→ TASK TO COMPLETE
Each line starting at the one that contains "which shall be" and ending at the one that contains "were dead because he had gained the godward" must be returned exactly, and the rest of the listing is left out.
Segment Open
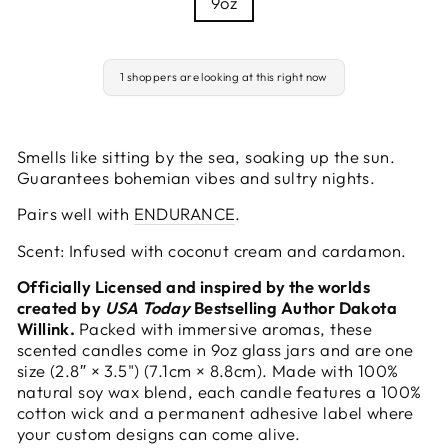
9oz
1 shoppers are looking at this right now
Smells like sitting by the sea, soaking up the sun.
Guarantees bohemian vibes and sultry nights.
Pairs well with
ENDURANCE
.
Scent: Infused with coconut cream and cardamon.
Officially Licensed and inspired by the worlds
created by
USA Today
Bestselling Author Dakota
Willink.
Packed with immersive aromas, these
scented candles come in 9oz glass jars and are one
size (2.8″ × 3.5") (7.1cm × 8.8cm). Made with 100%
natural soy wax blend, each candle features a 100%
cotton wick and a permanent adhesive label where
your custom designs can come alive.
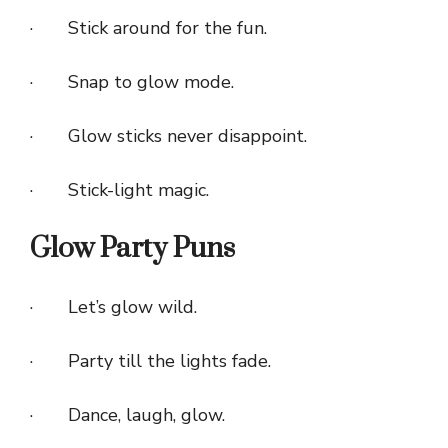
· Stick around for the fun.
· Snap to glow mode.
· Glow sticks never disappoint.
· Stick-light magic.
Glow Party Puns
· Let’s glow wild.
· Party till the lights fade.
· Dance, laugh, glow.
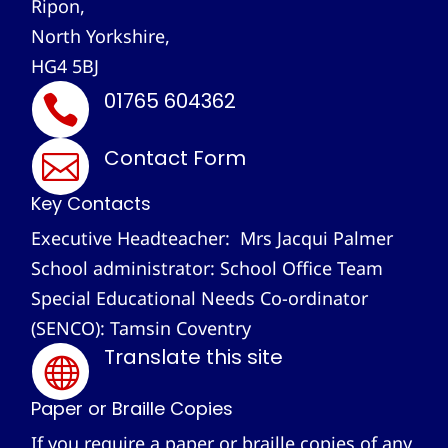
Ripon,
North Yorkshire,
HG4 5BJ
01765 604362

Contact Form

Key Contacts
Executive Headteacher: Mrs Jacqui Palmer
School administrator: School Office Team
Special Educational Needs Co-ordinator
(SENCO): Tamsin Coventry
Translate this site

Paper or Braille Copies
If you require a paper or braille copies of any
Segment Closed
Segment Open
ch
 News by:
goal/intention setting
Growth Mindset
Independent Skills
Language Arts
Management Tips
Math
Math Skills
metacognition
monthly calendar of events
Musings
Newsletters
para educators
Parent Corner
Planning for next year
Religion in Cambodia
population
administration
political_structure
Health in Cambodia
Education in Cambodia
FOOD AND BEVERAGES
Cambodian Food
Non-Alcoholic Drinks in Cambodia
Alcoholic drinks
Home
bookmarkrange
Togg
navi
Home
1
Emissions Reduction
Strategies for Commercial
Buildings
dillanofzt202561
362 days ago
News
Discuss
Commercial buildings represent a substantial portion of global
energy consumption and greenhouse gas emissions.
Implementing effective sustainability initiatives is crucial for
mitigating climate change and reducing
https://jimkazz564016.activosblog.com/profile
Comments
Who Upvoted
Segment Closed
Segment Open
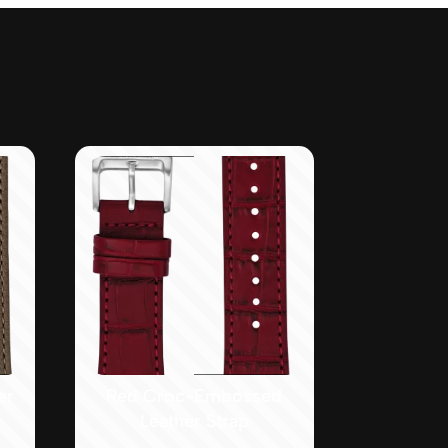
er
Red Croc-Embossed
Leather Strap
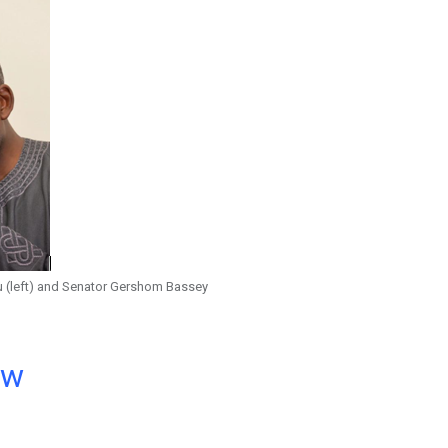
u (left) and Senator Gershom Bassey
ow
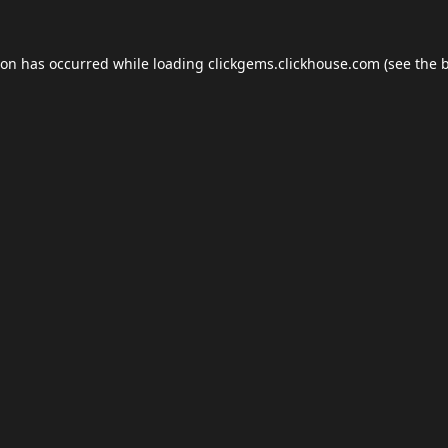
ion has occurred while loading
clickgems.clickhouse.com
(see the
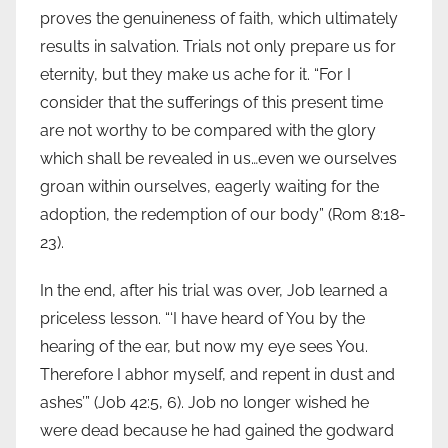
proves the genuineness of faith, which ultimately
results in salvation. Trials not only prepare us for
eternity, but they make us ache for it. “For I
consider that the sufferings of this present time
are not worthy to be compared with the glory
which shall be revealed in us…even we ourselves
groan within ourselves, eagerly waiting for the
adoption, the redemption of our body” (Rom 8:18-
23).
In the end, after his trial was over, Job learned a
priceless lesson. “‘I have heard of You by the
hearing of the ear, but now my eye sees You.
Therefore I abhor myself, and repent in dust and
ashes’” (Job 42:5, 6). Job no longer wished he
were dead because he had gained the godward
Segment Closed
→ ANSWER TO THIS EXERCISE
which shall be revealed in us…even we ourselves
groan within ourselves, eagerly waiting for the
adoption, the redemption of our body” (Rom 8:18-
23).
In the end, after his trial was over, Job learned a
priceless lesson. “‘I have heard of You by the
hearing of the ear, but now my eye sees You.
Therefore I abhor myself, and repent in dust and
ashes’” (Job 42:5, 6). Job no longer wished he
were dead because he had gained the godward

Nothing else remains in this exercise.